¿Son lo mismo el indigenismo de nuevo cuño y la indigencia intelectual, también de reciente acuñación?
Obviamente no, pero en estos jolgorios de tlatoani, con las ya sabidas falsificaciones de la historia y sus fechas, forzadas para darle oportunidad a una conmemoración metida en el tiempo con el calzador del oportunismo, bien parecería lo uno, producto de lo otro.
Pobreza intelectual. Eso define al régimen y sus patrañas, una tras otra, como la sustitución de la nomenclatura tradicional y el caprichoso y pedante cambio de las categorías de los hechos, solamente para darle gusto a quien confunde la historia con la memoria.
La palabra “conquista” ha quedado proscrita para darle paso a la falsa “resistencia”.
¿De veras los indios de México resistieron el empuje de los conquistadores, sus frailes y sus soldados? Si se hubieran resistido no se habrían aliado todos contra los sanguinarios mexicas comedores de corazones y precursores de la leva y la esclavitud con sus “guerras floridas”.
Si alguien se resistió fueron las mujeres botín de los conquistadores. Si no hubiera sido así,si el mestizaje hubiera sido producto de la interculturalidad, no estaríamos todos padeciendo la existencia de la chingada;la cual no es sino la colectiva mujer violada,la madre de los mexicanos hijos del atropello y el estupro. De la Malinche para acá la historia se ha venido repitiendo.
Por eso algunos “usos y costumbres” no han cambiado. El cacique le manda de regalo las esclavas a Cortés y el adinerado mestizo (si tener cinco mil, apenas, es ser adinerado), se compra
una niña en Oaxaca o en Guerrero.
En eso nos deberíamos fijar si se busca la conmemoración de una fecha (falsa) y no en la escenográfica maqueta del Gran Teocali, cuyas proporciones ni siquiera se respetaron.
Se falsean las fechas y se hacen representaciones pueriles y escasamente decorativas. Todo crónicamente chafa.
En todo caso podrían haber acudido a los estudios del arquitecto Ignacio Marquina quien reprodujo con precisión casi absoluta, las dimensiones del conjunto ceremonial de la Gran Tenochtitlán. Esa maqueta, con su bien lograda escala, está en el Museo Nacional de Antropología.

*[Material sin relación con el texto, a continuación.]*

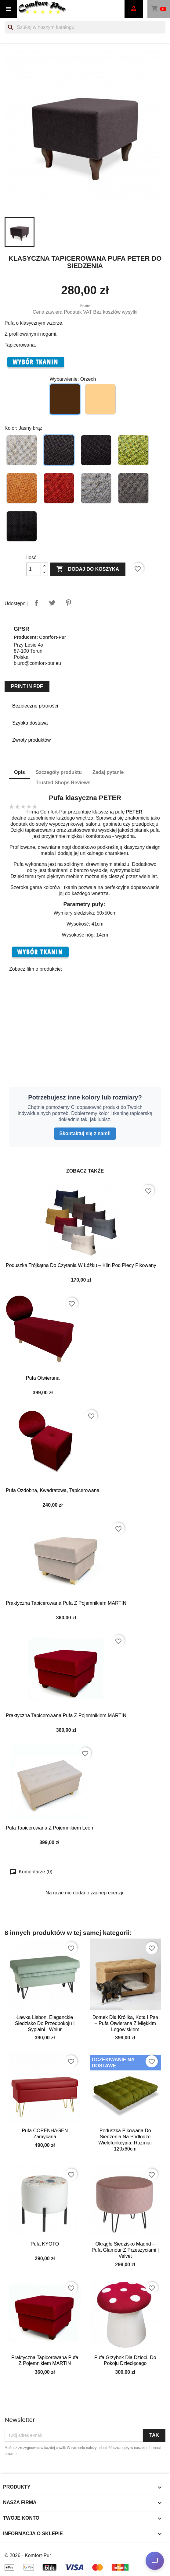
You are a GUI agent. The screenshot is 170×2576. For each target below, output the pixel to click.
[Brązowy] (96, 451)
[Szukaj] (85, 27)
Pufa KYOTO (45, 2243)
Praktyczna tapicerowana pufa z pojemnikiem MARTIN (66, 1603)
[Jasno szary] (96, 489)
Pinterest (68, 603)
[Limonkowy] (133, 451)
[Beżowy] (22, 451)
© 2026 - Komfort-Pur (28, 2555)
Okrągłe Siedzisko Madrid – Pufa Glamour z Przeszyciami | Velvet (125, 2250)
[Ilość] (33, 569)
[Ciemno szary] (133, 489)
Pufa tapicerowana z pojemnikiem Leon (49, 1827)
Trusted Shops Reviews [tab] (63, 782)
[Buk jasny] (101, 401)
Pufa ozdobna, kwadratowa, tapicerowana (52, 1490)
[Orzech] (66, 401)
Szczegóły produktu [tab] (59, 772)
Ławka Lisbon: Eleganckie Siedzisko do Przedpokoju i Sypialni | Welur (45, 2023)
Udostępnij (36, 603)
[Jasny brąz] (59, 451)
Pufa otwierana (43, 1378)
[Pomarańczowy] (22, 489)
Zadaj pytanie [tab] (108, 772)
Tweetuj (52, 603)
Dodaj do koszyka (87, 569)
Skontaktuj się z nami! (84, 1133)
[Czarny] (22, 527)
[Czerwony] (59, 489)
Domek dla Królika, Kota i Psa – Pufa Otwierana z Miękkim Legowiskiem (125, 2023)
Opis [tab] (19, 772)
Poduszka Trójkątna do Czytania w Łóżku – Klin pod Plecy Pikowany (81, 1265)
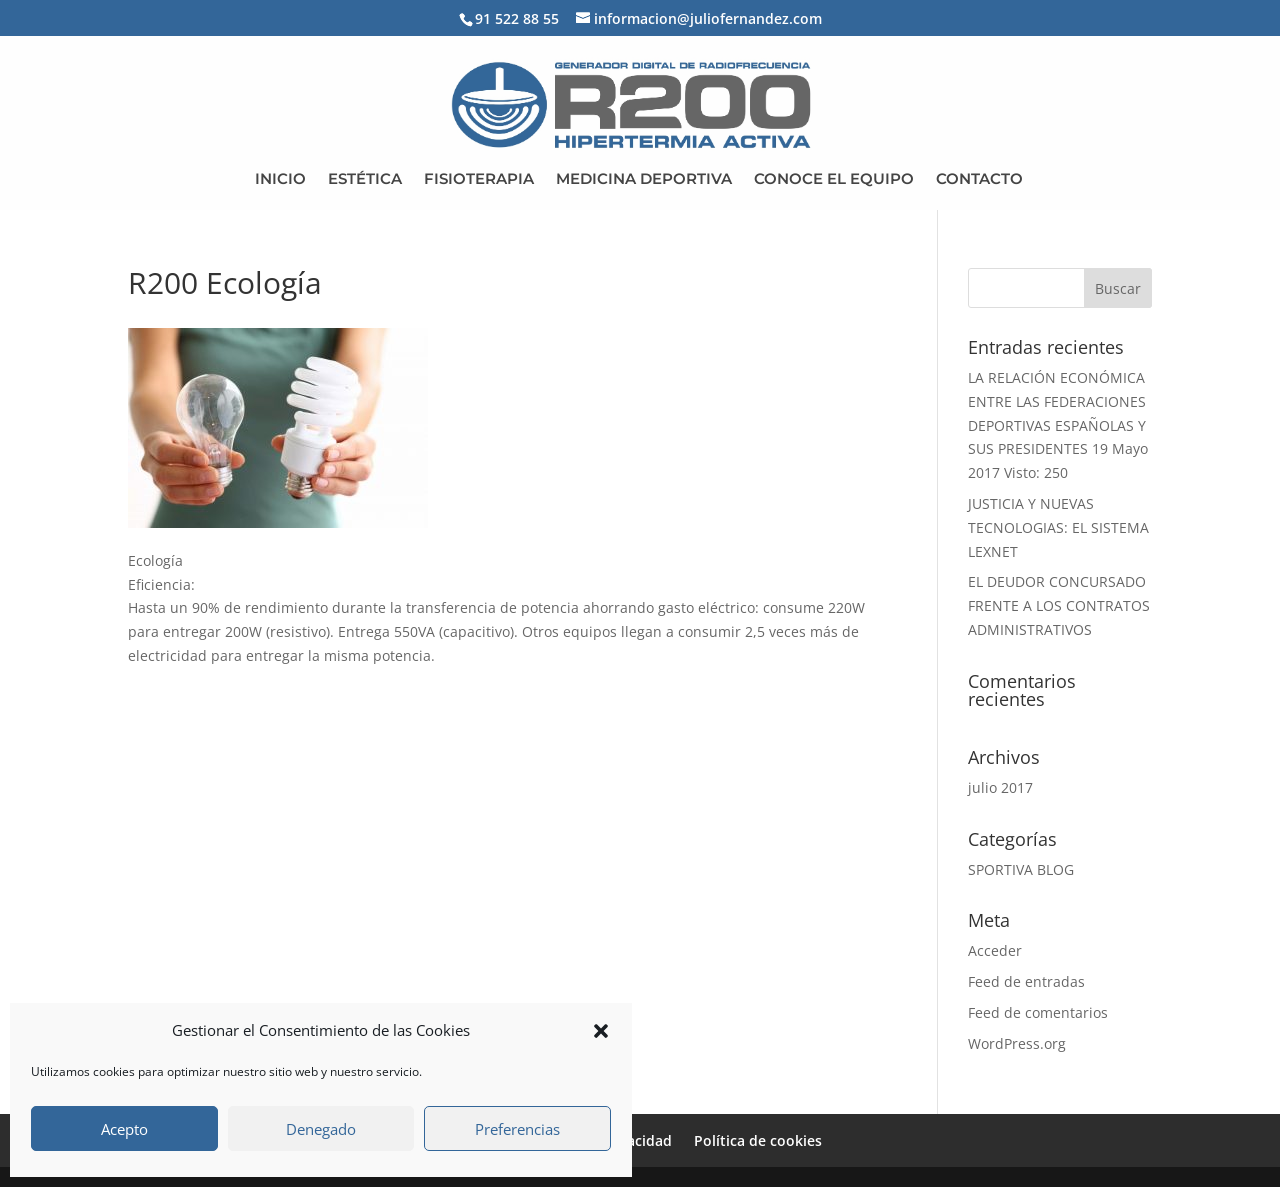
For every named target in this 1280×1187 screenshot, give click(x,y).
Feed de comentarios (1038, 1012)
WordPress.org (1017, 1043)
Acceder (995, 950)
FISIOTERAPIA (479, 180)
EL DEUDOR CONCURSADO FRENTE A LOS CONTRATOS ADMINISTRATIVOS (1059, 605)
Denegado (321, 1129)
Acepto (124, 1129)
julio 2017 (1000, 787)
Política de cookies (758, 1140)
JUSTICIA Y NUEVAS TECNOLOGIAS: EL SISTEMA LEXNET (1058, 527)
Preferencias (517, 1129)
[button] (601, 1031)
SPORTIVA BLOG (1021, 869)
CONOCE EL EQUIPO (834, 180)
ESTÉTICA (365, 180)
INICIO (280, 180)
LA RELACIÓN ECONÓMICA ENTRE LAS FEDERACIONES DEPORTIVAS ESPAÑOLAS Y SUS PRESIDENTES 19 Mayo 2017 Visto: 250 (1058, 425)
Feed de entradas (1026, 981)
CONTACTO (979, 180)
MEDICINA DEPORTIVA (644, 180)
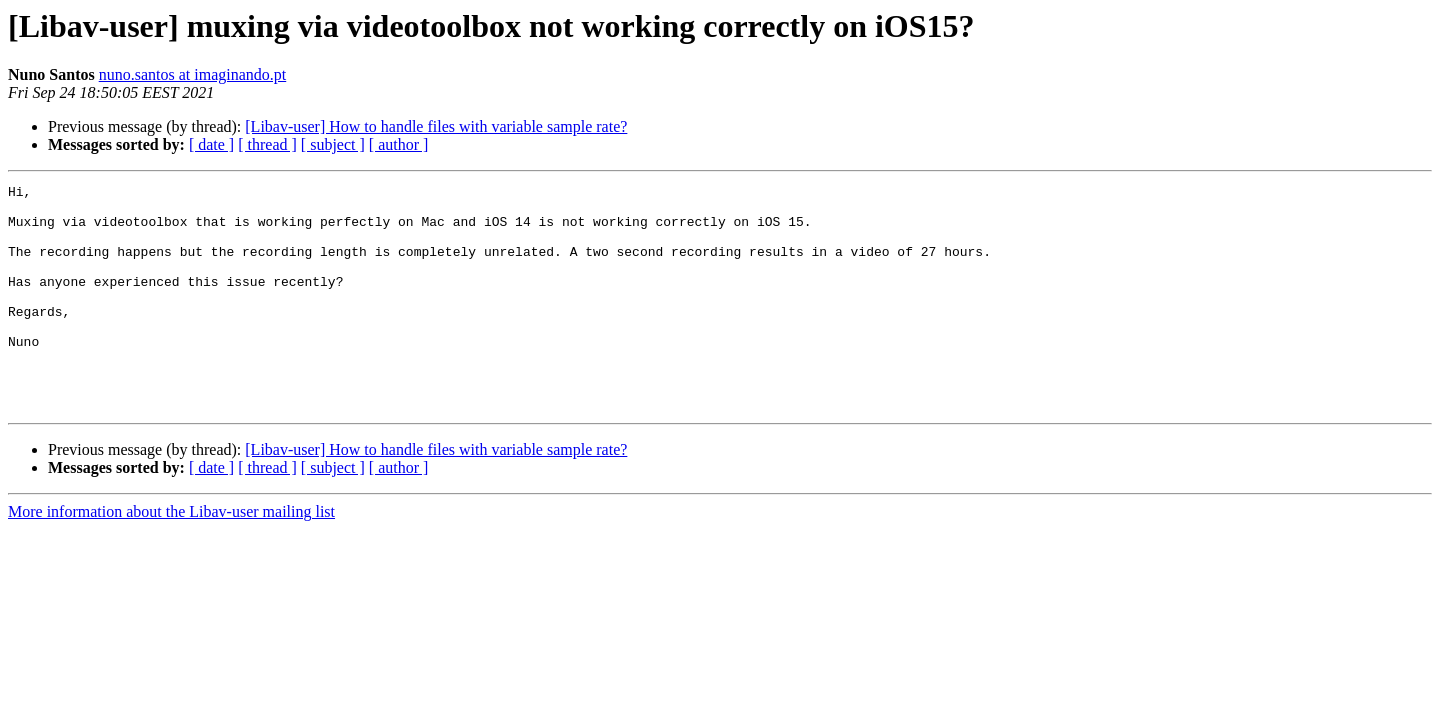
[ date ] (211, 144)
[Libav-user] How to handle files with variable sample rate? (436, 126)
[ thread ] (267, 144)
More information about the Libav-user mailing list (171, 556)
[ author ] (399, 144)
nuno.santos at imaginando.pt (193, 74)
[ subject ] (333, 144)
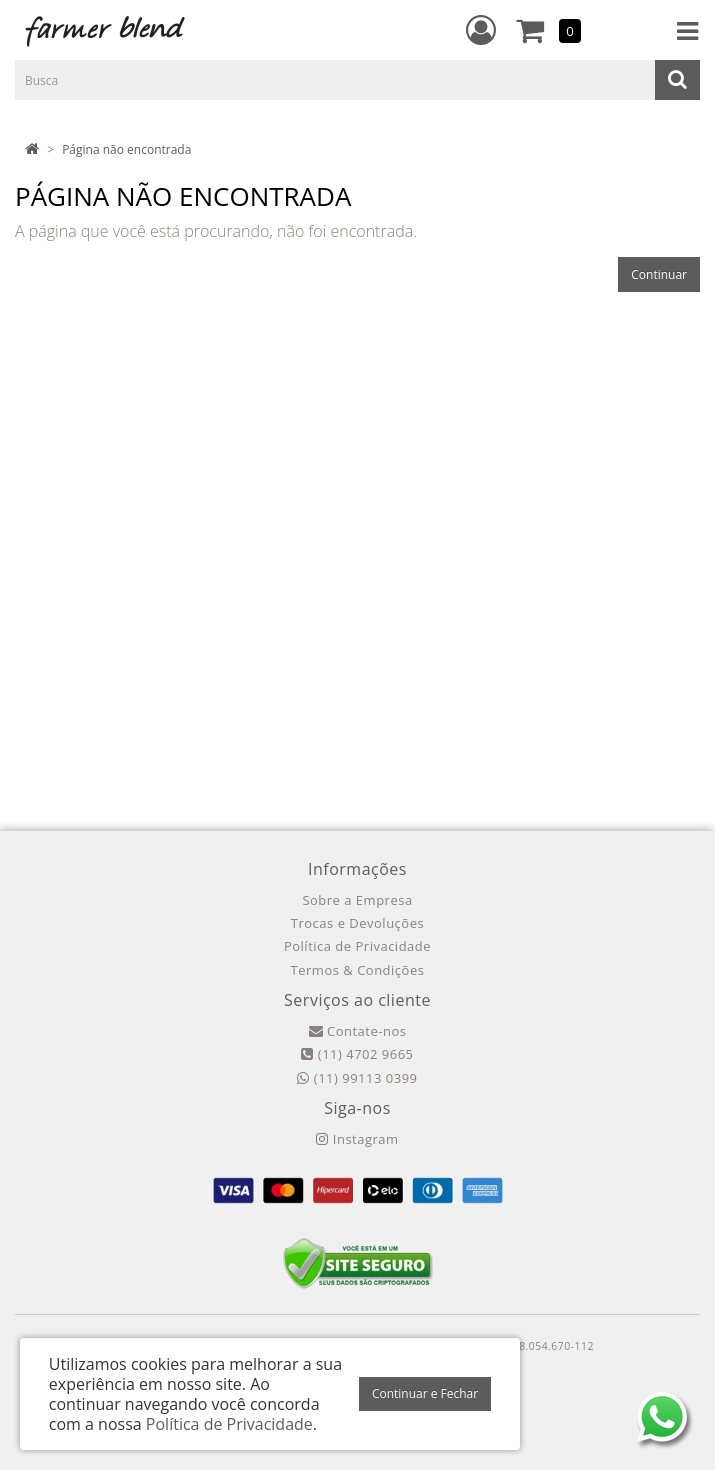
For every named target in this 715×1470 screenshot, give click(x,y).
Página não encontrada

Y cuando se inauguró la Plaza Manuel Gamio, entre el Templo Mayor y la Catedral, se reprodujo en bronce y sobre un espejo de agua, parte de este modelo. Apenas se había inaugurado el museo de sitio cuando ya los descendientes de aquellos mexicas se habían robado las piezas del gran Cú para vender el bronce en Tepito.
Frente a ese analfabetismo, opongo las palabras de Gastón García Cantú al hablar del Zócalo hoy convertido en set de TV-11.
“…los patios donde Bernal Díaz vio resbalar los caballos de los capitanes; los caracoles tallados con amorosa perfección, la escalinata ordenada por Ahuizótl, los templos de los círculos rojos, el zompantle hacia el mítico sur; el Templo Mayor de los aztecas que resurgió para que recobraramos la parte calumniada de nuestro origen, el vestigio de la antigua calzada de los toltecas, en cuya orilla se encontró el único tejo perdido en la codicia de la Noche Triste…”
Hoy la parte calumniada de nuestro origen está siendo la otra, la peninsular, la española.
Mientras no haya una reflexión pública capaz de reconciliar estas dos (o muchas más) sangres (cuya mezcla ha producido una etnia escandalosamente incomprensible), no podemos definir claramente nuestra nacionalidad.
Para ser mexicano no hace falta ser indigenista. Esa es una forma rupestre del racismo. La supremacía (imaginaria) de una etnia por encima de otra. Tampoco hispanista.
Indigenismo es el estudio de los pueblos originarios del continente cultural iberoamericano, pero estudiar a un grupo humano (quedan pocos en realidad), no implica exaltarlo hasta el delirio ni atribuirles virtudes inexistentes, características imaginarias y grados civilizatorios fantasiosos.
Así como nos invadieron las “fake news”, ahora nos asalta –y por decreto–, la “fake history”.
Necesitamos una Anita Vilchis de la historia.